Carlo Ancelotti è tornato da eroe al Bernabeu, da uomo della décima, ma se ne va a mani vuote, dopo essersi visto negare la possibilità di giocarsela durante i minuti finali e nei supplementari, schiacciato da decisioni che in alcun modo possono centrare con un quarto di finale di Champions League. L'obiettivo numero uno della stagione del Bayern sfuma nuovamente, la - forse - favoritissima al trono d'Europa saluta anzitempo la compagnia, prima portata fuori strada dall'irruenza dei propri elementi, a partire dal doppio giallo di Javi Martinez nella gara d'andata, poi, nel tentativo di rimettersi in carreggiata, spinta nuovamente a terra da fischi senza alcun senso.
L'eliminazione bavarese riaccende le luci sulla via verso Cardiff delle altre.
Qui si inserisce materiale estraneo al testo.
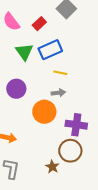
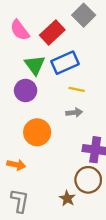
red rectangle: (39, 24) -> (52, 32), size x1.5
purple circle: (16, 89) -> (26, 90), moved
orange circle: (44, 112) -> (37, 132), moved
Zidane è convinto di aver eliminato la squadra più forte d'Europa, e risulta difficile dargli torto, relazionando esperienza, talento, qualità, profondità e soluzioni a disposizione di Ancelotti. Non è un vero e proprio fallimento del tecnico italiano e non esistono margini per cui l'ex Milan possa posare il boccale di Weiss e salutare la compagnia nella prossima estate, data la soddisfazione ai piani alti del Bayern per il lavoro di Carletto. Per il club, però, si avvicina una svolta, che prenderà il via con il ritiro dal calcio giocato di Lahm e Xabi Alonso a fine stagione, due colonne portanti e due insostituibili nell'undici di partenza dei campioni di Germania.
Questo aspetto, tanto sottovalutato quanto dimenticato, è probabilmente il primo passo verso un leggero periodo di flessione, che potrebbe (condizionale d'obbligo) portare il Bayern fuori dall'élite per qualche stagione, innescando l'effetto domino che porterà, nel giro di tre, quattro anni, al definitivo ricambio generazionale e al ritorno ai vertici, come vorrebbe l'ordine naturale del calcio. Se questa stagione sia stata o meno l'ultimo gettone dell'attuale nucleo principe, lo sapremo tra almeno un paio di inverni, quando conosceremo anche la reale dimensione di quest'eliminazione, sul cui colpevole le dita tedesche sono già puntate. Karma a parte.